Design/methodology/approach
This is a theoretical paper that outlines a history of transhumanist thought and the roots of posthumanism. It provides a partially reconstructed enlightenment humanist framework to bolster the effectiveness of posthumanism as a critique of transhumanist thought.
Findings
The paper recognizes Theodor Adorno's conception that the central contradiction inherent to enlightenment thinking is the entanglement of knowledge and power. Hence, the metanarrative of progress as historical fact is fundamentally imbued with an imperial, colonizing force.

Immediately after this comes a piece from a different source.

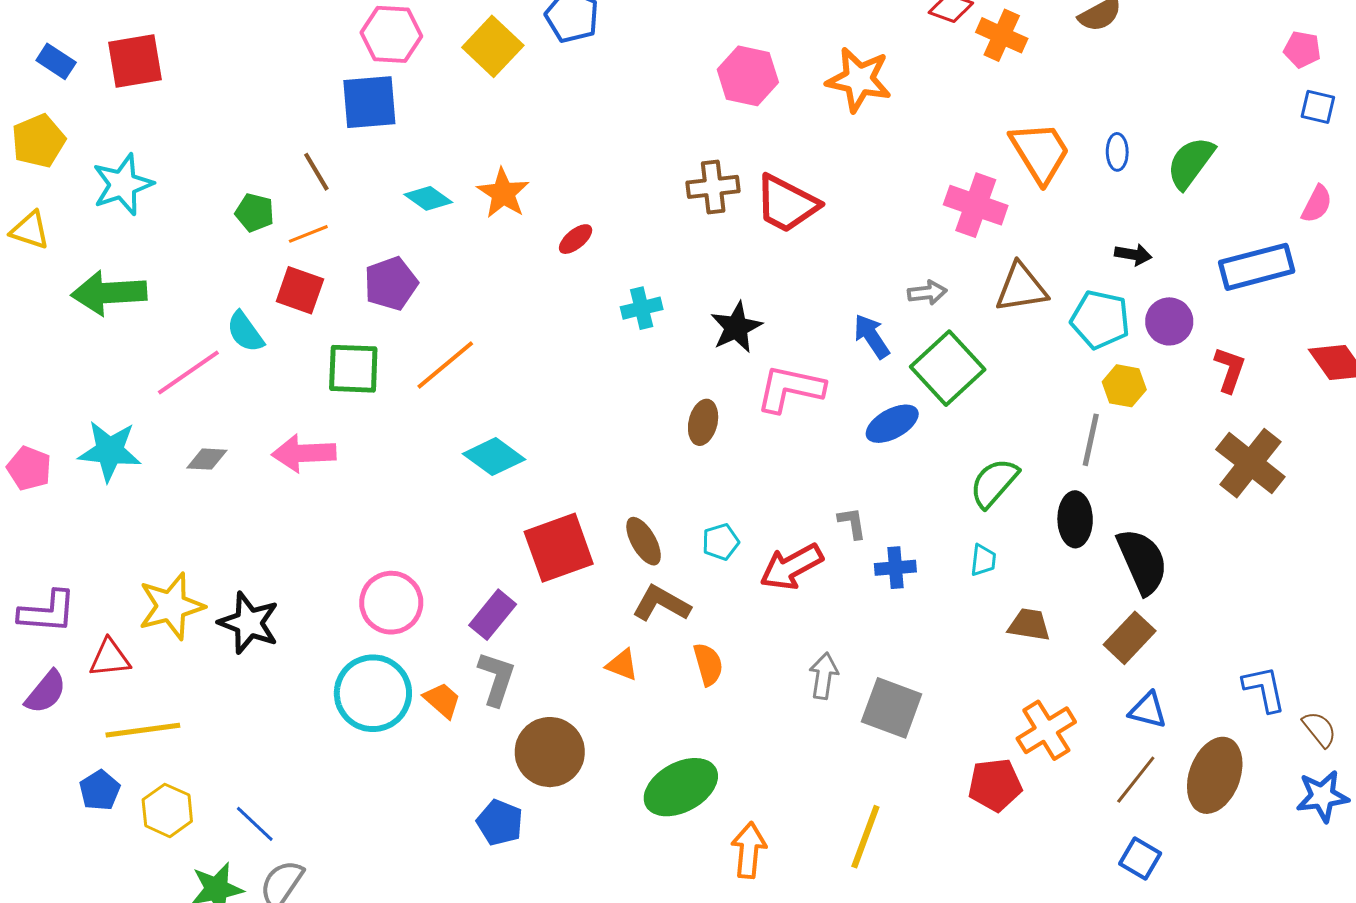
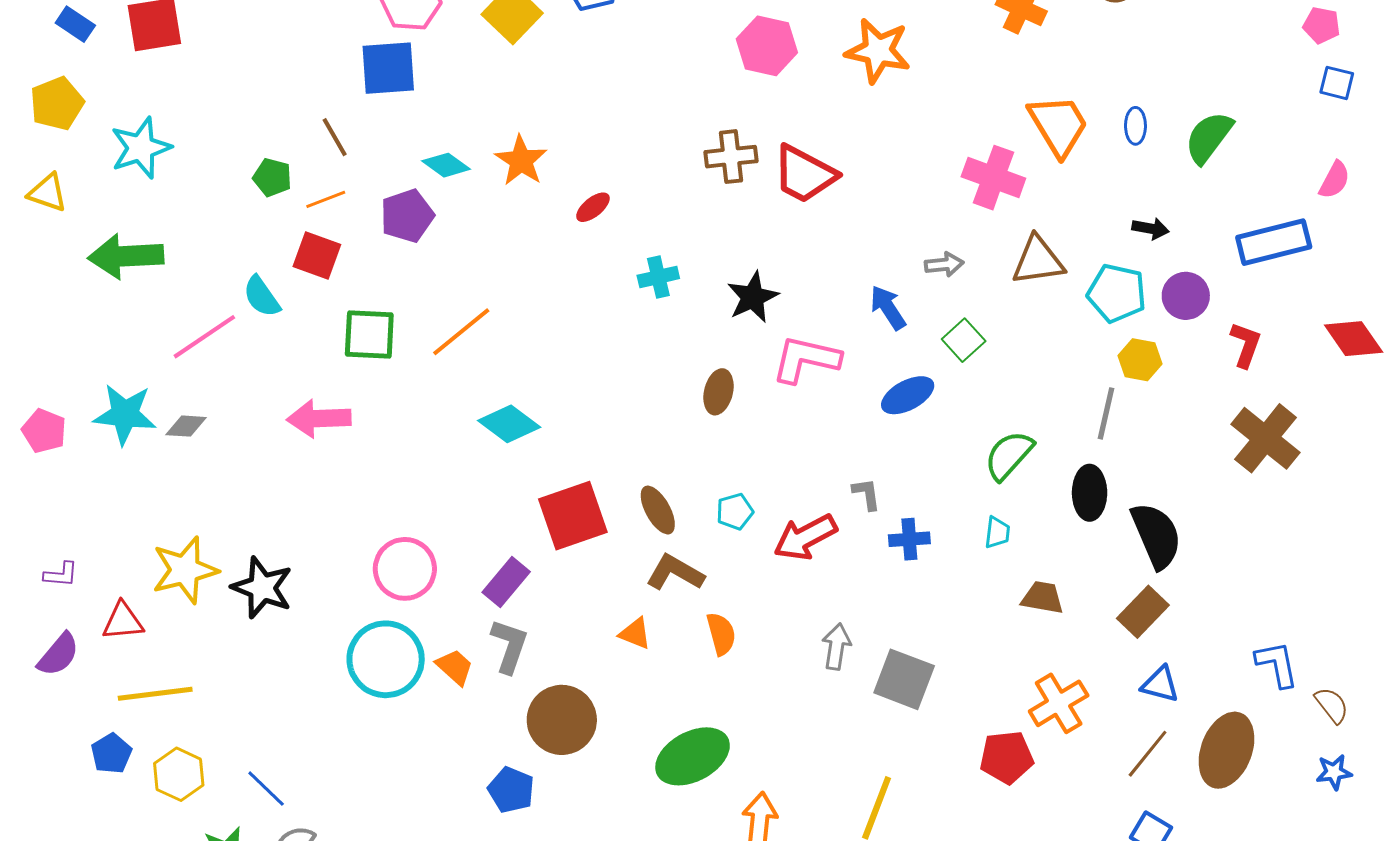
purple pentagon: (391, 284) -> (407, 216), moved
green square: (948, 368) -> (964, 340), size x0.6
gray diamond: (207, 459) -> (186, 426), moved
purple L-shape: (47, 612) -> (61, 574), size x0.6
blue star: (1322, 796) -> (1334, 772), size x0.7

For reason to achieve its promise as the organ of progress, it must become self-aware of its own limitations and its own potential destructiveness. Humility is, thus, vital in the task of preventing instrumental reason leading to inhuman ends.
Originality/value
Whilst developments such as “metahumanism” attempt to bring “posthumanism” and “transhumanism” into direct conversation, it is done from the perspective of uniting their positions. Here, the author endeavors instead to consider their antithetical nature and in particular whether posthumanism can provide an effective critique of transhumanism. Drawing on Adorno and Feenberg in particular, the author attempts to justify the posthuamanist theory but also to employ a partially reconstructed enlightenment humanism to bolster its fruitfulness as a critique of transhumanism.